The First Rule of Holes
The source: “The American Colonies” by Stanley Weintraub, in ___Dissent___, Winter 2009.
Are there lessons for America in its own revolution that can be applied to Iraq and Afghanistan? In a Dissent symposium on exit strategies, historian Stanley Weintraub, author of Iron Tears: America’s Battle for Freedom, Britain’s Quagmire: 1775–1783 (2005), says he has found a few.
In the 1760s, Britain, fresh from defeating the French in North America, saw “only profit and prestige ahead” in its colonies. First, though, it was deemed necessary to rebuild the British economy, which had been pinched by fighting a seven-year war 3,000 miles from home. To Parliament, it made perfect sense to tax those who had benefited most from the war. But the colonists saw things differently, objecting to their lack of representation in Parliament, among many other grievances. British observers, such as Samuel Johnson, grumbled that the colonists were no less politically excluded than inhabitants of some of the teeming districts of London. Americans, he said, were “a race of convicts, and ought to be thankful for any thing we allow them short of hanging.”
Johnson’s contempt was matched by that of many royal supremacists. In the 1770s, few of them recognized that “the sprawling overseas colonies, more than 1,800 miles north to south, would become more populous than the mother country and would be impossible to subdue.” Yet as early as 1775, when hostilities broke out, Benjamin Franklin was able to do the math. “Britain, at the expence of three millions, has killed 150 Yankees this campaign, which is [£]20,000 a head. . . . During the same time 60,000 children have been born in America.” It was easy enough to “calculate the time and expence necessary to kill us all, and conquer our whole territory.” The Yankee war effort didn’t have to be brilliant, just protracted.
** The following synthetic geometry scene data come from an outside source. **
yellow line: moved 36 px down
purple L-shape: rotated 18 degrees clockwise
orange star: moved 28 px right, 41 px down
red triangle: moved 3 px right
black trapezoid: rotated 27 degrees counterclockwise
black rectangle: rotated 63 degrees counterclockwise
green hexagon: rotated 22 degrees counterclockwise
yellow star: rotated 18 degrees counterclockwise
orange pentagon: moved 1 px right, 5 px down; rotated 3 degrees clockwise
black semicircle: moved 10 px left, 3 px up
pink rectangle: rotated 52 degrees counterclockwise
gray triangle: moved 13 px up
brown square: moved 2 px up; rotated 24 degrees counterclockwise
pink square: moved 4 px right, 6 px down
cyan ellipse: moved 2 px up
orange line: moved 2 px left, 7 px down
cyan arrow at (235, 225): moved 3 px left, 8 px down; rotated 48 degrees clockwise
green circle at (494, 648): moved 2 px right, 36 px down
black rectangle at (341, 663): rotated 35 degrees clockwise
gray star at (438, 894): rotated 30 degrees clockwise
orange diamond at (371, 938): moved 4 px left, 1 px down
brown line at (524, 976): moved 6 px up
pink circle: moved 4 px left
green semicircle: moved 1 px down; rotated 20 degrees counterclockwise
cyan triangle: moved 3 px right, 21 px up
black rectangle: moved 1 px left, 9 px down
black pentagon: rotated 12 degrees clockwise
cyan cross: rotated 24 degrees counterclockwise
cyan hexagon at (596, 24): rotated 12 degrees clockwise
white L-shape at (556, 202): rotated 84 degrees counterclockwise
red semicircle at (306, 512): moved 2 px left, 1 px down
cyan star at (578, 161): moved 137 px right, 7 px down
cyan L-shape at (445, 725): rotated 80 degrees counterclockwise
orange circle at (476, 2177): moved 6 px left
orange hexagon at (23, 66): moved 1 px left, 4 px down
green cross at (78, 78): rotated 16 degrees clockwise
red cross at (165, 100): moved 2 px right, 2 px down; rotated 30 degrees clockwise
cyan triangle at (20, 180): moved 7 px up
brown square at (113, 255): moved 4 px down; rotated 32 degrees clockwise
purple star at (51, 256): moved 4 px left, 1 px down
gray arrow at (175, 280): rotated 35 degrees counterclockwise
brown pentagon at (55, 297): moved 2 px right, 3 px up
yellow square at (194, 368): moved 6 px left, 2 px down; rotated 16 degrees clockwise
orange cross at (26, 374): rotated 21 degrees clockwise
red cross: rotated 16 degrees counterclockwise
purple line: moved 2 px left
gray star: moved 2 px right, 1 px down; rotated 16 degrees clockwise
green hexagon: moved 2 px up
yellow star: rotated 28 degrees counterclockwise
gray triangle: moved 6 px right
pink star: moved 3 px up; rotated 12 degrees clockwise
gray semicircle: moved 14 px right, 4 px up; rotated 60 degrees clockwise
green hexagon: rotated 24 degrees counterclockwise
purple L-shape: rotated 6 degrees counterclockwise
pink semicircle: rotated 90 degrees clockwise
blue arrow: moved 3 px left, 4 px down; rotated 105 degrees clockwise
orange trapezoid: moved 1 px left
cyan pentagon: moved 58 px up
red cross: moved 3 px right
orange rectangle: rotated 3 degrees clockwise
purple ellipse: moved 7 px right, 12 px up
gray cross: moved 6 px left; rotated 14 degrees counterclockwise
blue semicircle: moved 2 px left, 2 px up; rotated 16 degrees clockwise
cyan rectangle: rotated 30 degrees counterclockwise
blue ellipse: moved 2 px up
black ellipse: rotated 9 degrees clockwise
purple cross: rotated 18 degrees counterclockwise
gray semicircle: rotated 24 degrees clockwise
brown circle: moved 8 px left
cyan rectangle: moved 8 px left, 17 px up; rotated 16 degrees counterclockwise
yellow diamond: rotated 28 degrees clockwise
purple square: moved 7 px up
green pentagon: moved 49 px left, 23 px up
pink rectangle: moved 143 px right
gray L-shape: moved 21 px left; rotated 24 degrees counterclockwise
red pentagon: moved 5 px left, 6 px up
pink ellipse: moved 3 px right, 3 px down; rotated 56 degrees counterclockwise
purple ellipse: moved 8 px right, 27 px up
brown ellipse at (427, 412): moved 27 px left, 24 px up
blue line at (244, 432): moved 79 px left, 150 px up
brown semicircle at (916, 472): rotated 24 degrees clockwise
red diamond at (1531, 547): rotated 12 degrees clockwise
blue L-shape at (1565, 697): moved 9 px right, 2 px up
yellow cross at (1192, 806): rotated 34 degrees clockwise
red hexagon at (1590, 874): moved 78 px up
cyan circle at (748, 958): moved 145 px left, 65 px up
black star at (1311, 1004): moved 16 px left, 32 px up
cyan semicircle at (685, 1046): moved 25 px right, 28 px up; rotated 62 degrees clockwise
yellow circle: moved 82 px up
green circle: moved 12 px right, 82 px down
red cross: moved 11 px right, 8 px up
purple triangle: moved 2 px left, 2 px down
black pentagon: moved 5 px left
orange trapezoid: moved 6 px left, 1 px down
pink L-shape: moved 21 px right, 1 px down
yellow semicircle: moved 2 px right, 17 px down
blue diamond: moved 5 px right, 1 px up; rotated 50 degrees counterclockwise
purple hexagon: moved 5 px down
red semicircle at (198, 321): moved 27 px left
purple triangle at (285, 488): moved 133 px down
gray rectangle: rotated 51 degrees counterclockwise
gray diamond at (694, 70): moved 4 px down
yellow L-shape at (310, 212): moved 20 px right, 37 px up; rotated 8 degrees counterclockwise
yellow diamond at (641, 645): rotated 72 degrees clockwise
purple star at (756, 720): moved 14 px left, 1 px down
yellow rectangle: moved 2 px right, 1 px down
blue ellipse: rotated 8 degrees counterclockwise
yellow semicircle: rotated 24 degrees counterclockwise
King George III helped matters by dispatching a series of disastrous commanders, “ambitious careerists, with promotions, titles, and parliamentary gratuities dancing in their heads.” As these commanders of noble birth fumbled in the colonies, a London newspaper jeeringly remarked on the contrast with the rebel generals: “a boat builder, a servant, a milkman, a jockey, a clerk.”
In 1776, London dispatched an armada to take New York City and Long Island that would not be surpassed in numbers until D-Day. But the British never managed to wipe out the rebels, while attrition gradually sapped the redcoats’ ranks and spirit. Parliament took to hiring Hessians and other mercenaries. By February 1781, almost six years after the first shot was fired, a member of the House of Commons moved to end “this mad war,” but the measure failed by a single vote. The game finally ended at Yorktown in October, with French intervention tipping the balance: “Third forces are often crucial,” Weintraub notes.
The real failing of the British, he writes, is that they “had no exit strategy other than victory.” Only after defeat did King George III recognize “the first rule of holes: When you realize you’re in one, stop digging.” A lesson learned, but seldom followed. Weintraub adds, “Future governments would pour vast resources into subjugating, yet failing to assimilate . . . the subcontinent of India” as well as large parts of Africa, “all at staggering cost to the home islands. It was always foolhardy to be tempted to stay, and always too late to get out.”